A subsequence of a string s is considered a good palindromic subsequence if:

• It is a subsequence of s.
• It is a palindrome (has the same value if reversed).
• It has an even length.
• No two consecutive characters are equal, except the two middle ones.

For example, if s = "abcabcabb", then "abba" is considered a good palindromic subsequence, while "bcb" (not even length) and "bbbb" (has equal consecutive characters) are not.

Given a string s, return _the length of the longest good palindromic subsequence in _s.

 

Example 1:

Input: s = "bbabab"
Output: 4
Explanation: The longest good palindromic subsequence of s is "baab".

Example 2:

Input: s = "dcbccacdb"
Output: 4
Explanation: The longest good palindromic subsequence of s is "dccd".

 

Constraints:

• 1 <= s.length <= 250
• s consists of lowercase English letters.

Solutions

Solution 1: Memorization Search

We design a function $dfs(i, j, x)$ to represent the length of the longest "good" palindrome subsequence ending with character $x$ in the index range $[i, j]$ of string $s$. The answer is $dfs(0, n - 1, 26)$.

The calculation process of the function $dfs(i, j, x)$ is as follows:

• If $i >= j$, then $dfs(i, j, x) = 0$;
• If $s[i] = s[j]$ and $s[i] \neq x$, then $dfs(i, j, x) = dfs(i + 1, j - 1, s[i]) + 2$;
• If $s[i] \neq s[j]$, then $dfs(i, j, x) = max(dfs(i + 1, j, x), dfs(i, j - 1, x))$.

During the process, we can use memorization search to avoid repeated calculations.

The time complexity is $O(n^2 \times C)$. Where $n$ is the length of the string $s$, and $C$ is the size of the character set.
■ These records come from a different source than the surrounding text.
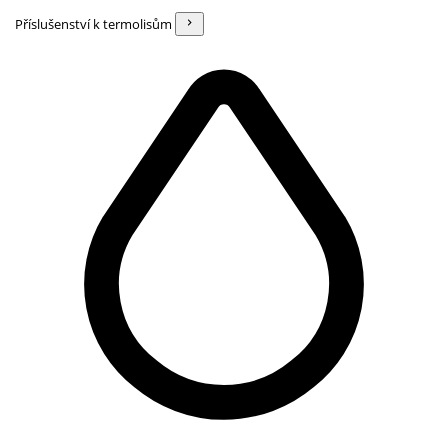
Příslušenství k termolisům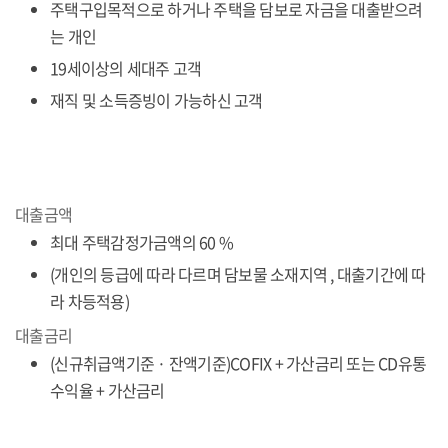
주택구입목적으로 하거나 주택을 담보로 자금을 대출받으려
는 개인
19세이상의 세대주 고객
재직 및 소득증빙이 가능하신 고객
대출금액
최대 주택감정가금액의 60 %
(개인의 등급에 따라 다르며 담보물 소재지역 , 대출기간에 따
라 차등적용)
대출금리
(신규취급액기준 · 잔액기준)COFIX + 가산금리 또는 CD유통
수익율 + 가산금리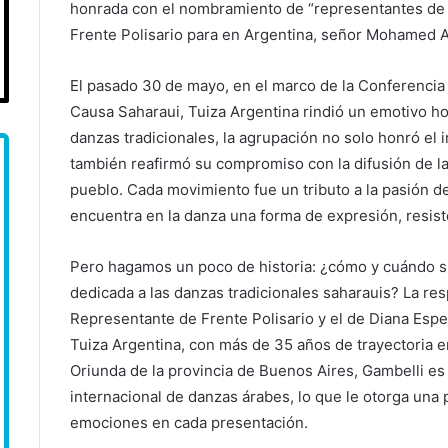
honrada con el nombramiento de “representantes de l
Frente Polisario para en Argentina, señor Mohamed Al
El pasado 30 de mayo, en el marco de la Conferencia I
Causa Saharaui, Tuiza Argentina rindió un emotivo h
danzas tradicionales, la agrupación no solo honró el
también reafirmó su compromiso con la difusión de la c
pueblo. Cada movimiento fue un tributo a la pasión d
encuentra en la danza una forma de expresión, resist
Pero hagamos un poco de historia: ¿cómo y cuándo s
dedicada a las danzas tradicionales saharauis? La re
Representante de Frente Polisario y el de Diana Espe
Tuiza Argentina, con más de 35 años de trayectoria 
Oriunda de la provincia de Buenos Aires, Gambelli es
internacional de danzas árabes, lo que le otorga una 
emociones en cada presentación.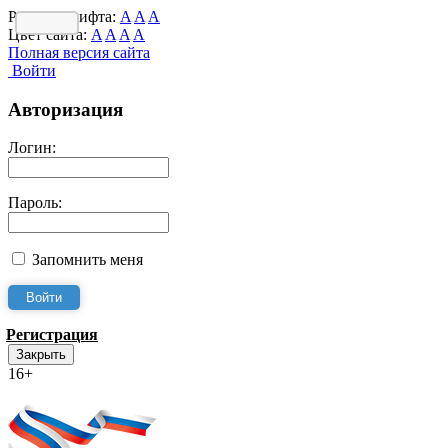
Размер шрифта:
A
A
A
Цвет сайта:
A
A
A
A
Полная версия сайта
Войти
Авторизация
Логин:
Пароль:
Запомнить меня
Регистрация
Закрыть
16+
Интернет-Приёмная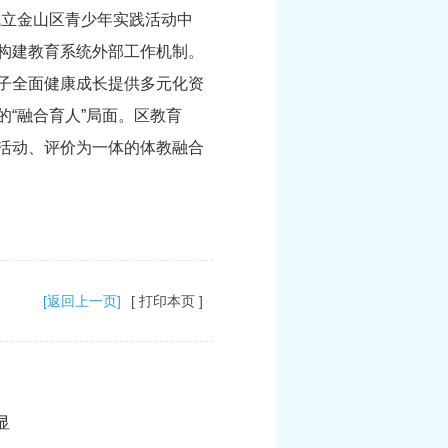
成立金山区青少年实践活动中
构建教育系统外部工作机制。
子全面健康成长提供多元化资
“融合育人”局面。区教育
活动、评价为一体的体教融合
[返回上一页]
[ 打印本页 ]
显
In this problem, $C = 26$.

class Solution:
  def longestPalindromeSubseq(self, s: str) -> int:
    @cache
    def dfs(i, j, x):
      if i >= j:
        return 0
      if s[i] == s[j] and s[i] != x:
        return dfs(i + 1, j - 1, s[i]) + 2
      return max(dfs(i + 1, j, x), dfs(i, j - 1, x))
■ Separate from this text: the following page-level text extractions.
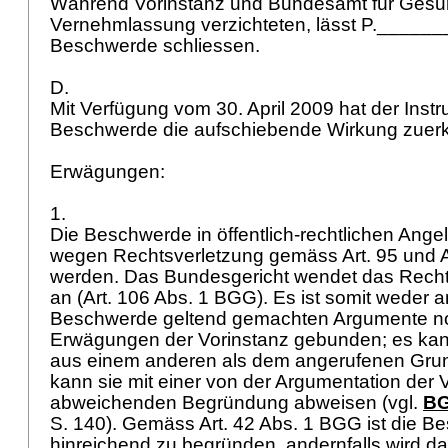
Während Vorinstanz und Bundesamt für Gesun
Vernehmlassung verzichteten, lässt P.______
Beschwerde schliessen.
D.
Mit Verfügung vom 30. April 2009 hat der Instru
Beschwerde die aufschiebende Wirkung zuer
Erwägungen:
1.
Die Beschwerde in öffentlich-rechtlichen Ang
wegen Rechtsverletzung gemäss
Art. 95 und
werden. Das Bundesgericht wendet das Rech
an (
Art. 106 Abs. 1 BGG
). Es ist somit weder a
Beschwerde geltend gemachten Argumente no
Erwägungen der Vorinstanz gebunden; es ka
aus einem anderen als dem angerufenen Grun
kann sie mit einer von der Argumentation der 
abweichenden Begründung abweisen (vgl.
BG
S. 140). Gemäss
Art. 42 Abs. 1 BGG
ist die B
hinreichend zu begründen, andernfalls wird dar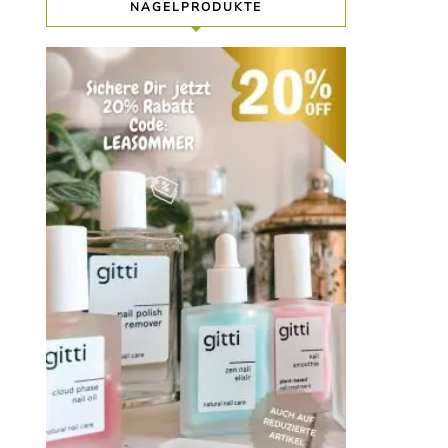
NAGELPRODUKTE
    ans = dfs(0, len(s) - 1, '')
    dfs.cache_clear()
    return ans

class Solution {
  private int[][][] f;
  private String s;

  public int longestPalindromeSubseq(String s) {
    int n = s.length();
    this.s = s;
    f = new int[n][n][27];
    for (var a : f) {
      for (var b : a) {
        Arrays.fill(b, -1);
      }
    }
    return dfs(0, n - 1, 26);
  }

  private int dfs(int i, int j, int x) {
    if (i >= j) {
      return 0;
    }
    if (f[i][j][x] != -1) {
      return f[i][j][x];
    }
    int ans = 0;
    if (s.charAt(i) == s.charAt(j) && s.charAt(i) - 'a' != x) {
      ans = dfs(i + 1, j - 1, s.charAt(i) - 'a') + 2;
    } else {
      ans = Math.max(dfs(i + 1, j, x), dfs(i, j - 1, x));
    }
    f[i][j][x] = ans;
    return ans;
  }
}

class Solution {
public:
  int f[251][251][27];

  int longestPalindromeSubseq(string s) {
    int n = s.size();
    memset(f, -1, sizeof f);
    function<int(int, int, int)> dfs = [&](int i, int j, int x) -> int {
      if (i >= j) return 0;
      if (f[i][j][x] != -1) return f[i][j][x];
      int ans = 0;
      if (s[i] == s[j] && s[i] - 'a' != x)
        ans = dfs(i + 1, j - 1, s[i] - 'a') + 2;
      else
        ans = max(dfs(i + 1, j, x), dfs(i, j - 1, x));
      f[i][j][x] = ans;
      return ans;
    };
    return dfs(0, n - 1, 26);
  }
};

func longestPalindromeSubseq(s string) int {
  n := len(s)
  f := make([][][]int, n)
  for i := range f {
    f[i] = make([][]int, n)
    for j := range f[i] {
      f[i][j] = make([]int, 27)
      for k := range f[i][j] {
        f[i][j][k] = -1
      }
    }
  }
  var dfs func(i, j, x int) int
  dfs = func(i, j, x int) int {
    if i >= j {
      return 0
    }
    if f[i][j][x] != -1 {
      return f[i][j][x]
    }
    ans := 0
    if s[i] == s[j] && int(s[i]-'a') != x {
      ans = dfs(i+1, j-1, int(s[i]-'a')) + 2
    } else {
      ans = max(dfs(i+1, j, x), dfs(i, j-1, x))
    }
    f[i][j][x] = ans
    return ans
  }
  return dfs(0, n-1, 26)
}